LES CHIFFRES DU BACCALAURÉAT : LES ANNÉES 1930

L'entre-deux-guerres est marqué par une relative stabilité des effectifs du baccalauréat : entre 1926, où 11 372 candidats sont reçus, et 1936, où ils sont 12 299, le nombre de bacheliers diplômés chaque année connaît un pic en 1931, avec 15 007 admis.

La lente croissance du baccalauréat se poursuit donc ; par rapport à 1902, le nombre de bacheliers a en effet doublé en 1931, sans que cette accélération ne soit toutefois définitive.

Malgré tout, cette croissance doit être relativisée, le baccalauréat demeurant encore réservé à une petite élite : dans ces années, il ne concerne encore qu'environ 2,5 % d'une génération, contre 1 % environ en 1850 .

Du point de vue des disciplines enseignées dans les différentes filières, le baccalauréat de 1902 constitue en effet le socle à partir duquel se constitueront les différents baccalauréats que nous connaissons, au fil de la différenciation des filières. En 1902, il y a ainsi quatre filières de première partie ; en 1927, elles sont réduites à trois : A (français, latin, grec, sciences, langue étrangère), A' (français, latin, sciences, langue vivante) et B (français, sciences, deux langues vivantes), avant d'augmenter à nouveau en 1945.

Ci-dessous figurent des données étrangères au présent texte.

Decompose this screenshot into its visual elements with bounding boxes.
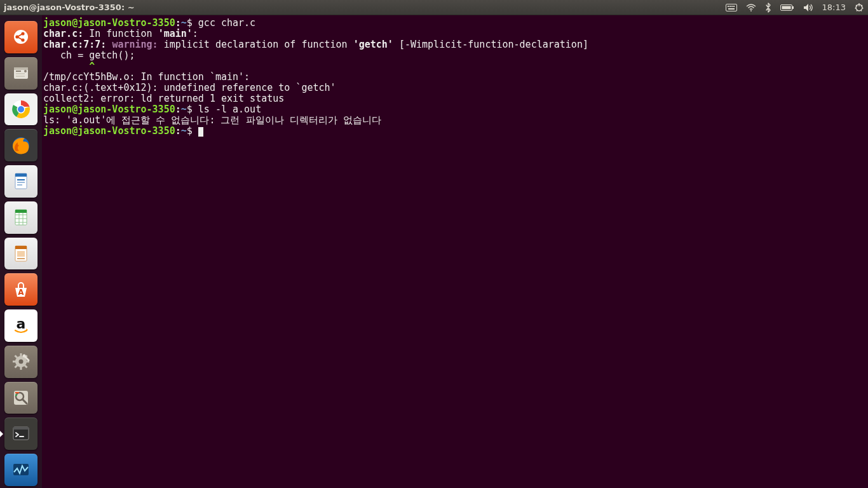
svg-rect-45: [13, 427, 29, 430]
svg-rect-18: [16, 76, 25, 77]
svg-rect-2: [729, 6, 731, 7]
prompt-path: ~: [181, 125, 187, 137]
svg-point-38: [19, 360, 24, 364]
terminal-command: ls -l a.out: [198, 104, 261, 115]
svg-text:a: a: [17, 316, 26, 332]
svg-rect-42: [15, 392, 19, 393]
svg-point-22: [18, 106, 24, 112]
launcher-writer[interactable]: [4, 165, 37, 198]
svg-rect-30: [15, 210, 27, 213]
launcher-chrome[interactable]: [4, 93, 37, 126]
session-indicator[interactable]: [850, 0, 868, 15]
network-indicator[interactable]: [742, 0, 761, 15]
terminal-output: 'main': [158, 28, 193, 39]
prompt-path: ~: [181, 17, 187, 29]
prompt-sep: :: [175, 17, 181, 29]
launcher-search-lens[interactable]: [4, 382, 37, 414]
svg-rect-0: [726, 4, 736, 11]
sound-indicator[interactable]: [799, 0, 818, 15]
clock-text: 18:13: [822, 3, 846, 12]
keyboard-indicator[interactable]: [721, 0, 742, 15]
svg-rect-34: [17, 258, 25, 259]
prompt-sep: :: [175, 104, 181, 115]
terminal-output: char.c:(.text+0x12): undefined reference…: [43, 82, 336, 93]
svg-rect-27: [17, 182, 25, 183]
svg-rect-43: [15, 395, 17, 396]
prompt-user: jason@jason-Vostro-3350: [43, 104, 175, 115]
terminal-output: char.c:: [43, 28, 83, 39]
prompt-dollar: $: [187, 17, 198, 29]
launcher-files[interactable]: [4, 57, 37, 90]
terminal-output: char.c:7:7:: [43, 39, 112, 50]
svg-point-39: [23, 355, 26, 358]
terminal-command: gcc char.c: [198, 17, 255, 29]
terminal-output: [43, 60, 89, 72]
window-title: jason@jason-Vostro-3350: ~: [0, 3, 135, 12]
svg-text:A: A: [18, 288, 24, 297]
launcher-firefox[interactable]: [4, 129, 37, 161]
battery-indicator[interactable]: [776, 0, 799, 15]
terminal-output: :: [193, 28, 198, 39]
svg-rect-16: [16, 71, 21, 72]
svg-rect-32: [15, 246, 27, 249]
svg-rect-17: [16, 73, 25, 74]
svg-rect-25: [15, 173, 27, 177]
terminal-output: 'getch': [353, 39, 393, 50]
prompt-dollar: $: [187, 125, 198, 137]
prompt-path: ~: [181, 104, 187, 115]
bluetooth-indicator[interactable]: [761, 0, 776, 15]
svg-rect-15: [14, 67, 28, 70]
launcher-impress[interactable]: [4, 238, 37, 270]
terminal-output: [-Wimplicit-function-declaration]: [393, 39, 588, 50]
svg-rect-7: [792, 6, 794, 9]
svg-point-19: [24, 70, 27, 72]
terminal-window[interactable]: jason@jason-Vostro-3350:~$ gcc char.c ch…: [42, 15, 868, 488]
unity-launcher: A a: [0, 15, 42, 488]
launcher-dash[interactable]: [4, 21, 37, 53]
launcher-terminal[interactable]: [4, 417, 37, 450]
top-panel: jason@jason-Vostro-3350: ~ 18:13: [0, 0, 868, 15]
launcher-calc[interactable]: [4, 201, 37, 234]
terminal-output: implicit declaration of function: [164, 39, 353, 50]
svg-rect-1: [728, 6, 729, 7]
terminal-output: ls: 'a.out'에 접근할 수 없습니다: 그런 파일이나 디렉터리가 없…: [43, 114, 381, 126]
prompt-dollar: $: [187, 104, 198, 115]
prompt-user: jason@jason-Vostro-3350: [43, 17, 175, 29]
svg-rect-4: [733, 6, 735, 7]
svg-rect-3: [731, 6, 733, 7]
svg-rect-28: [17, 184, 22, 186]
terminal-output: /tmp/ccYt5hBw.o: In function `main':: [43, 71, 250, 83]
launcher-system-monitor[interactable]: [4, 454, 37, 486]
svg-rect-33: [17, 251, 25, 257]
terminal-cursor: [198, 127, 203, 137]
prompt-user: jason@jason-Vostro-3350: [43, 125, 175, 137]
terminal-warning: warning:: [112, 39, 163, 50]
terminal-output: In function: [83, 28, 158, 39]
launcher-software-center[interactable]: A: [4, 273, 37, 306]
svg-rect-8: [782, 6, 790, 9]
svg-rect-5: [728, 8, 735, 10]
terminal-output: ch = getch();: [43, 50, 135, 61]
svg-rect-26: [17, 179, 25, 180]
terminal-caret: ^: [89, 60, 95, 72]
launcher-amazon[interactable]: a: [4, 309, 37, 342]
prompt-sep: :: [175, 125, 181, 137]
clock-indicator[interactable]: 18:13: [818, 0, 850, 15]
terminal-output: collect2: error: ld returned 1 exit stat…: [43, 93, 284, 104]
launcher-settings[interactable]: [4, 346, 37, 378]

Pour l'essentiel toutefois, le baccalauréat entre à partir de 1902 dans une phase de stabilisation. Bien que la nostalgie du baccalauréat classique demeure, le choix des humanités modernes réunit autour de lui un assez large consensus, ne serait-ce que parce qu'il s'accommode d'une diversification des cursus via le rôle des séries.

Source : Christine Vergnolle-Mainar, maître de conférences en géographie, François Grèzes-Rueff, maître de conférences en histoire, IUFM Midi-Pyrénées, « Le baccalauréat et la géographie des disciplines scolaires », communication lors du colloque précité, actes à paraître.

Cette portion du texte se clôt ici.